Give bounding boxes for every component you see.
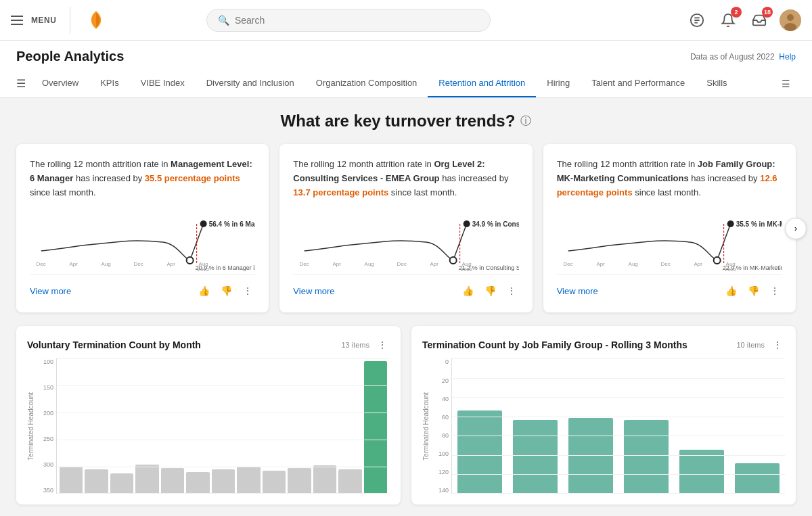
svg-text:Dec: Dec (660, 261, 670, 267)
search-input[interactable] (235, 15, 479, 26)
svg-point-3 (787, 14, 794, 21)
nav-right: 2 18 (686, 9, 801, 31)
svg-point-4 (784, 23, 796, 31)
tab-talent[interactable]: Talent and Performance (581, 70, 696, 97)
svg-text:56.4 % in 6 Manager: 56.4 % in 6 Manager (209, 220, 256, 228)
hamburger-menu[interactable] (11, 16, 23, 25)
chart2-items: 10 items (736, 341, 765, 349)
notification-badge: 2 (731, 7, 742, 18)
tab-vibe[interactable]: VIBE Index (130, 70, 196, 97)
tab-skills[interactable]: Skills (696, 70, 738, 97)
tab-hiring[interactable]: Hiring (536, 70, 581, 97)
tab-retention[interactable]: Retention and Attrition (428, 70, 536, 97)
tab-overview[interactable]: Overview (31, 70, 89, 97)
thumbs-down-button[interactable]: 👎 (482, 283, 499, 299)
more-options-button[interactable]: ⋮ (240, 283, 255, 299)
page-title: People Analytics (16, 49, 124, 64)
y-tick: 20 (432, 377, 449, 384)
spark-chart: 34.9 % in Consulting Servic...21.2 % in … (293, 210, 518, 271)
main-content: What are key turnover trends? ⓘ The roll… (0, 98, 812, 516)
search-icon: 🔍 (218, 15, 229, 26)
svg-text:Aug: Aug (102, 261, 111, 267)
chart1-y-label: Terminated Headcount (27, 392, 35, 461)
y-tick: 350 (37, 487, 53, 494)
svg-point-6 (200, 220, 207, 227)
y-tick: 150 (37, 384, 53, 391)
card-actions: 👍👎⋮ (459, 283, 519, 299)
thumbs-down-button[interactable]: 👎 (218, 283, 235, 299)
tab-list-icon[interactable]: ☰ (776, 70, 796, 97)
scroll-right-button[interactable]: › (785, 218, 807, 239)
y-tick: 140 (432, 487, 449, 494)
svg-text:Apr: Apr (166, 261, 175, 267)
chart2-inner: 140120100806040200 (432, 358, 785, 494)
svg-point-18 (464, 220, 470, 227)
svg-text:2022: 2022 (461, 266, 473, 271)
tab-diversity[interactable]: Diversity and Inclusion (196, 70, 305, 97)
card-actions: 👍👎⋮ (723, 283, 782, 299)
svg-text:2022: 2022 (724, 266, 736, 271)
view-more-link[interactable]: View more (557, 286, 598, 296)
user-avatar[interactable] (780, 9, 801, 31)
section-title: What are key turnover trends? (281, 112, 516, 131)
insight-text: The rolling 12 month attrition rate in M… (30, 158, 255, 200)
svg-point-31 (713, 257, 720, 264)
view-more-link[interactable]: View more (30, 286, 71, 296)
thumbs-down-button[interactable]: 👎 (745, 283, 762, 299)
filter-icon[interactable]: ☰ (16, 77, 26, 90)
y-tick: 40 (432, 396, 449, 402)
voluntary-termination-chart-card: Voluntary Termination Count by Month 13 … (16, 326, 401, 505)
chart1-more-button[interactable]: ⋮ (375, 337, 390, 353)
y-tick: 0 (432, 358, 449, 365)
chart2-y-label: Terminated Headcount (422, 392, 430, 461)
chart2-area: Terminated Headcount 140120100806040200 (422, 358, 785, 494)
insight-card-card2: The rolling 12 month attrition rate in O… (279, 144, 532, 312)
section-header: What are key turnover trends? ⓘ (16, 112, 796, 131)
tab-kpis[interactable]: KPIs (89, 70, 129, 97)
search-bar[interactable]: 🔍 (206, 9, 491, 32)
help-link[interactable]: Help (779, 52, 796, 62)
chart2-header: Termination Count by Job Family Group - … (422, 337, 785, 353)
svg-text:Dec: Dec (37, 261, 46, 267)
card-actions: 👍👎⋮ (196, 283, 255, 299)
page-title-row: People Analytics Data as of August 2022 … (16, 49, 796, 70)
tabs-list: OverviewKPIsVIBE IndexDiversity and Incl… (31, 70, 776, 97)
chart1-inner: 350300250200150100 (37, 358, 390, 494)
chart1-yticks: 350300250200150100 (37, 358, 56, 494)
svg-point-30 (727, 220, 734, 227)
insight-card-card1: The rolling 12 month attrition rate in M… (16, 144, 269, 312)
card-footer: View more👍👎⋮ (293, 274, 518, 299)
nav-divider (70, 7, 70, 34)
chart1-items: 13 items (341, 341, 369, 349)
chat-button[interactable] (686, 9, 708, 31)
tab-org[interactable]: Organization Composition (305, 70, 428, 97)
notifications-button[interactable]: 2 (717, 9, 739, 31)
thumbs-up-button[interactable]: 👍 (459, 283, 476, 299)
insight-text: The rolling 12 month attrition rate in O… (293, 158, 518, 200)
data-as-of: Data as of August 2022 Help (690, 52, 796, 62)
svg-text:Apr: Apr (596, 261, 605, 267)
chart2-more-button[interactable]: ⋮ (770, 337, 785, 353)
spark-chart: 35.5 % in MK-Marketing Co...22.9 % in MK… (557, 210, 782, 271)
svg-text:Dec: Dec (300, 261, 309, 267)
thumbs-up-button[interactable]: 👍 (723, 283, 740, 299)
more-options-button[interactable]: ⋮ (767, 283, 782, 299)
chart-cards: Voluntary Termination Count by Month 13 … (16, 326, 796, 505)
view-more-link[interactable]: View more (293, 286, 334, 296)
thumbs-up-button[interactable]: 👍 (196, 283, 212, 299)
insight-text: The rolling 12 month attrition rate in J… (557, 158, 782, 200)
svg-text:Dec: Dec (563, 261, 572, 267)
svg-text:Apr: Apr (694, 261, 702, 267)
info-icon[interactable]: ⓘ (520, 114, 531, 128)
nav-left: MENU (11, 7, 108, 34)
chart1-area: Terminated Headcount 350300250200150100 (27, 358, 390, 494)
chart2-gridlines (452, 358, 785, 493)
insight-cards: The rolling 12 month attrition rate in M… (16, 144, 796, 312)
svg-text:Dec: Dec (397, 261, 407, 267)
more-options-button[interactable]: ⋮ (504, 283, 519, 299)
tabs-container: ☰ OverviewKPIsVIBE IndexDiversity and In… (16, 70, 796, 97)
y-tick: 200 (37, 410, 53, 417)
svg-text:Apr: Apr (69, 261, 78, 267)
card-footer: View more👍👎⋮ (30, 274, 255, 299)
inbox-button[interactable]: 18 (748, 9, 770, 31)
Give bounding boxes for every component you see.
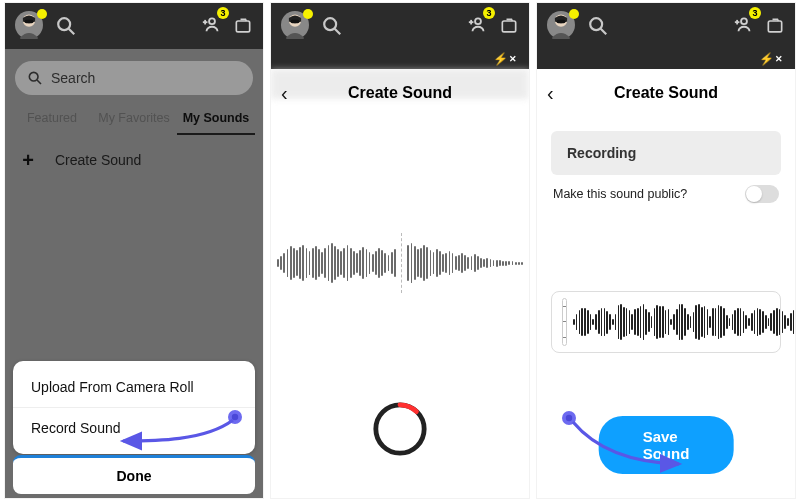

**EXERCISE REQUIREMENTS**
Every record above should be set down exactly, with the pictures left out.

**EXPECTED OUTPUT**
Give bounding boxes for every component you see.
svg-text:Dec: Dec (660, 261, 670, 267)
search-input[interactable] (235, 15, 479, 26)
svg-point-3 (787, 14, 794, 21)
nav-right: 2 18 (686, 9, 801, 31)
svg-point-4 (784, 23, 796, 31)
tab-talent[interactable]: Talent and Performance (581, 70, 696, 97)
svg-text:56.4 % in 6 Manager: 56.4 % in 6 Manager (209, 220, 256, 228)
hamburger-menu[interactable] (11, 16, 23, 25)
chart2-items: 10 items (736, 341, 765, 349)
notification-badge: 2 (731, 7, 742, 18)
tab-vibe[interactable]: VIBE Index (130, 70, 196, 97)
tab-skills[interactable]: Skills (696, 70, 738, 97)
tab-hiring[interactable]: Hiring (536, 70, 581, 97)
tab-retention[interactable]: Retention and Attrition (428, 70, 536, 97)
tab-overview[interactable]: Overview (31, 70, 89, 97)
thumbs-down-button[interactable]: 👎 (482, 283, 499, 299)
more-options-button[interactable]: ⋮ (240, 283, 255, 299)
page-title: People Analytics (16, 49, 124, 64)
y-tick: 20 (432, 377, 449, 384)
spark-chart: 34.9 % in Consulting Servic...21.2 % in … (293, 210, 518, 271)
main-content: What are key turnover trends? ⓘ The roll… (0, 98, 812, 516)
search-icon: 🔍 (218, 15, 229, 26)
svg-text:Aug: Aug (102, 261, 111, 267)
chart1-y-label: Terminated Headcount (27, 392, 35, 461)
y-tick: 350 (37, 487, 53, 494)
svg-point-6 (200, 220, 207, 227)
y-tick: 150 (37, 384, 53, 391)
card-actions: 👍👎⋮ (459, 283, 519, 299)
thumbs-down-button[interactable]: 👎 (218, 283, 235, 299)
tab-list-icon[interactable]: ☰ (776, 70, 796, 97)
scroll-right-button[interactable]: › (785, 218, 807, 239)
y-tick: 140 (432, 487, 449, 494)
svg-text:Apr: Apr (166, 261, 175, 267)
chart2-inner: 140120100806040200 (432, 358, 785, 494)
svg-point-18 (464, 220, 470, 227)
svg-text:2022: 2022 (461, 266, 473, 271)
tab-diversity[interactable]: Diversity and Inclusion (196, 70, 305, 97)
card-actions: 👍👎⋮ (723, 283, 782, 299)
svg-text:2022: 2022 (724, 266, 736, 271)
view-more-link[interactable]: View more (557, 286, 598, 296)
user-avatar[interactable] (780, 9, 801, 31)
section-title: What are key turnover trends? (281, 112, 516, 131)
insight-text: The rolling 12 month attrition rate in M… (30, 158, 255, 200)
svg-point-31 (713, 257, 720, 264)
view-more-link[interactable]: View more (30, 286, 71, 296)
thumbs-down-button[interactable]: 👎 (745, 283, 762, 299)
filter-icon[interactable]: ☰ (16, 77, 26, 90)
y-tick: 40 (432, 396, 449, 402)
voluntary-termination-chart-card: Voluntary Termination Count by Month 13 … (16, 326, 401, 505)
chart1-more-button[interactable]: ⋮ (375, 337, 390, 353)
y-tick: 0 (432, 358, 449, 365)
chart2-y-label: Terminated Headcount (422, 392, 430, 461)
chart2-area: Terminated Headcount 140120100806040200 (422, 358, 785, 494)
insight-card-card2: The rolling 12 month attrition rate in O… (279, 144, 532, 312)
section-header: What are key turnover trends? ⓘ (16, 112, 796, 131)
tab-kpis[interactable]: KPIs (89, 70, 129, 97)
search-bar[interactable]: 🔍 (206, 9, 491, 32)
help-link[interactable]: Help (779, 52, 796, 62)
chart2-header: Termination Count by Job Family Group - … (422, 337, 785, 353)
svg-text:Dec: Dec (37, 261, 46, 267)
card-actions: 👍👎⋮ (196, 283, 255, 299)
page-title-row: People Analytics Data as of August 2022 … (16, 49, 796, 70)
tabs-list: OverviewKPIsVIBE IndexDiversity and Incl… (31, 70, 776, 97)
chart1-inner: 350300250200150100 (37, 358, 390, 494)
chart1-yticks: 350300250200150100 (37, 358, 56, 494)
svg-point-30 (727, 220, 734, 227)
insight-card-card1: The rolling 12 month attrition rate in M… (16, 144, 269, 312)
card-footer: View more👍👎⋮ (293, 274, 518, 299)
nav-divider (70, 7, 70, 34)
chart1-items: 13 items (341, 341, 369, 349)
chat-button[interactable] (686, 9, 708, 31)
tab-org[interactable]: Organization Composition (305, 70, 428, 97)
notifications-button[interactable]: 2 (717, 9, 739, 31)
thumbs-up-button[interactable]: 👍 (459, 283, 476, 299)
insight-text: The rolling 12 month attrition rate in O… (293, 158, 518, 200)
data-as-of: Data as of August 2022 Help (690, 52, 796, 62)
svg-text:Apr: Apr (596, 261, 605, 267)
chart2-more-button[interactable]: ⋮ (770, 337, 785, 353)
spark-chart: 35.5 % in MK-Marketing Co...22.9 % in MK… (557, 210, 782, 271)
svg-text:Dec: Dec (300, 261, 309, 267)
thumbs-up-button[interactable]: 👍 (723, 283, 740, 299)
more-options-button[interactable]: ⋮ (767, 283, 782, 299)
chart-cards: Voluntary Termination Count by Month 13 … (16, 326, 796, 505)
view-more-link[interactable]: View more (293, 286, 334, 296)
thumbs-up-button[interactable]: 👍 (196, 283, 212, 299)
insight-text: The rolling 12 month attrition rate in J… (557, 158, 782, 200)
svg-text:Dec: Dec (563, 261, 572, 267)
svg-text:Apr: Apr (694, 261, 702, 267)
info-icon[interactable]: ⓘ (520, 114, 531, 128)
nav-left: MENU (11, 7, 108, 34)
chart1-area: Terminated Headcount 350300250200150100 (27, 358, 390, 494)
chart2-gridlines (452, 358, 785, 493)
insight-cards: The rolling 12 month attrition rate in M… (16, 144, 796, 312)
svg-text:Dec: Dec (397, 261, 407, 267)
more-options-button[interactable]: ⋮ (504, 283, 519, 299)
tabs-container: ☰ OverviewKPIsVIBE IndexDiversity and In… (16, 70, 796, 97)
y-tick: 200 (37, 410, 53, 417)
svg-text:Apr: Apr (69, 261, 78, 267)
card-footer: View more👍👎⋮ (30, 274, 255, 299)
inbox-button[interactable]: 18 (748, 9, 770, 31)
Give bounding boxes for every component you see.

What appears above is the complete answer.